Spotkałem się z założycielami Luverą i De Niro Pipherem, aby dowiedzieć się więcej o ich pochodzeniu, wizji i doświadczeniu w produkcji dla Forbesa.

Poniższy wywiad został przeprowadzony za pośrednictwem poczty elektronicznej i został zredagowany pod kątem jasności i zwięzłości.

Jak się poznaliście?

Przyjaźnimy się od prawie dwóch dekad! Poznaliśmy się na studiach i zbliżyliśmy się do siebie, gdy mieliśmy po 20 lat. Oboje pracowaliśmy w branży modowej w Nowym Jorku – Allison zajmowała się marketingiem w takich publikacjach, jak Vogue i InStyle, a Lauren zajmowała się PR w rag & bone. To był moment w czasie. Byliśmy poza centrum miasta, uczestniczyliśmy w tych samych imprezach, spotykaliśmy wspaniałych ludzi, a ta energia była inspirująca. Ta miłość do mody pozostała z nami, gdy podążaliśmy innymi ścieżkami kariery, i ostatecznie wpłynęła na estetykę Juliet.

Kiedy pojawił się pomysł stworzenia marki win i jaki był czas od pomysłu do zaangażowania?

Wiedzieliśmy, że chcemy założyć firmę, która stawia zrównoważony rozwój na czele kategorii produktów, które oboje kochamy. Wino naprawdę miało sens, ponieważ oboje jesteśmy zapalonymi miłośnikami wina, którzy pasjonują się innowacjami w tej kategorii. Kiedy odkryliśmy, że szklane butelki i ich transport w największym stopniu przyczyniają się do śladu węglowego wina — i stanowią ogromną barierę dla dalszego zrównoważonego rozwoju — wiedzieliśmy, że to jest coś, co chcemy rozwiązać.
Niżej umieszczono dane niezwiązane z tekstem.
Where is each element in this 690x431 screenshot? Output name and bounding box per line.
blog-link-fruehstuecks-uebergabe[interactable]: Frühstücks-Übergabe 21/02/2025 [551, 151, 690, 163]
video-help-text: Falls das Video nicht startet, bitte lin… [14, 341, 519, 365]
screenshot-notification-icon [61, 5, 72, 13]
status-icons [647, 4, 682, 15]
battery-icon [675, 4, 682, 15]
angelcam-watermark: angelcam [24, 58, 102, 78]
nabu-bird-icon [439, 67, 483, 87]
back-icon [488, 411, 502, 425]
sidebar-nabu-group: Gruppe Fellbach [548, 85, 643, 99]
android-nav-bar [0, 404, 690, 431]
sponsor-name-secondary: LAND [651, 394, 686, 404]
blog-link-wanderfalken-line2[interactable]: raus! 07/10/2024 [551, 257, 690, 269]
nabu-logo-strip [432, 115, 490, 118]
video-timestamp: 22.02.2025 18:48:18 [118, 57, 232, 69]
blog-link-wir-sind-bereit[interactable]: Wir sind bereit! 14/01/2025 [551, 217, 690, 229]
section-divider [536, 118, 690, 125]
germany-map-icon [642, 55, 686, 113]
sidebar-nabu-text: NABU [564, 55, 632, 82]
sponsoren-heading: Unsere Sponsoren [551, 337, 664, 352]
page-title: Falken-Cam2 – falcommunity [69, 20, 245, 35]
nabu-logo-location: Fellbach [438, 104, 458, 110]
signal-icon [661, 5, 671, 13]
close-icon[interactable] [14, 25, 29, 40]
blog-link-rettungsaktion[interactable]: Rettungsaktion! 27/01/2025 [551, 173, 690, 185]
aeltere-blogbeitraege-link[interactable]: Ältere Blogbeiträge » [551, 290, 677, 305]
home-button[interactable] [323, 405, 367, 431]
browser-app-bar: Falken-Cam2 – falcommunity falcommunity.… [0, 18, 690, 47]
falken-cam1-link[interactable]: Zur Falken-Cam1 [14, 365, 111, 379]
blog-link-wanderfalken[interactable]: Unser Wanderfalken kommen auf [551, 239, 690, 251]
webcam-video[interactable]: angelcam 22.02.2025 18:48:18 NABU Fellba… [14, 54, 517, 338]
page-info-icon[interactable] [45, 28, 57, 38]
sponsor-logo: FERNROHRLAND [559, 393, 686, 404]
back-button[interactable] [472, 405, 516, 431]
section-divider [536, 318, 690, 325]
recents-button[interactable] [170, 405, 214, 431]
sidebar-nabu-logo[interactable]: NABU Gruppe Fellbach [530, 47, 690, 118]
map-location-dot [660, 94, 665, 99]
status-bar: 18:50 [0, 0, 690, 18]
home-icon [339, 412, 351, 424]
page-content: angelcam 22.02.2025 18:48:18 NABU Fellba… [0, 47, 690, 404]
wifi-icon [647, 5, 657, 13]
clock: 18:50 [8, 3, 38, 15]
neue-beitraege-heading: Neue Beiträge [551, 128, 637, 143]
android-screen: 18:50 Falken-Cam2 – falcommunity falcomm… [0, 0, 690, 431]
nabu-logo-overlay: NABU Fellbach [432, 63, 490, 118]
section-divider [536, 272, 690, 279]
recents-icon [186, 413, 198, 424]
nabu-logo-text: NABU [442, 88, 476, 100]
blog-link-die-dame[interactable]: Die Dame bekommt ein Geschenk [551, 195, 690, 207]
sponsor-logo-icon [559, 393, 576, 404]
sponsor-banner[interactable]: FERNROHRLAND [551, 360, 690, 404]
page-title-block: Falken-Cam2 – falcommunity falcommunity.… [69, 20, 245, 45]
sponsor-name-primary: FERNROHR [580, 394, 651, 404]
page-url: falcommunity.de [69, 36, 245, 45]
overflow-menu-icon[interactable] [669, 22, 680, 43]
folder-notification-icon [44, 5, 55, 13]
Mieliśmy obsesję na punkcie pomysłu ponownego wynalezienia wina w pudełku. Naszą misją było stworzenie czegoś tak innowacyjnego i luksusowego, aby całkowicie wykraczało poza tę kategorię, przełamując negatywne piętno, jakie wielu ma wobec niego. Po tym, jak wymyśliliśmy ten pomysł, wprowadzenie produktu w życie zajęło 18 miesięcy, z czego większość czasu spędziliśmy na pracy z inżynierami produktu w celu opracowania naszej zastrzeżonej obudowy Eco-Magnum™ (zgłoszonej do opatentowania).

Czy oboje byliście zatrudnieni gdzie indziej na początku projektu? Jeśli tak, czy rzuciłeś pracę, aby skupić się na Julii?

Kiedy razem założyliśmy Juliet, Allison kończyła program Executive MBA w Wharton, a Lauren pracowała w luksusowych nieruchomościach. Gdy tylko mieliśmy w ręku nasz pierwszy prototyp, wiedzieliśmy, że zbliżamy się do czegoś wyjątkowego i zobowiązaliśmy się skoncentrować 100% naszych wysiłków na zbudowaniu Julii.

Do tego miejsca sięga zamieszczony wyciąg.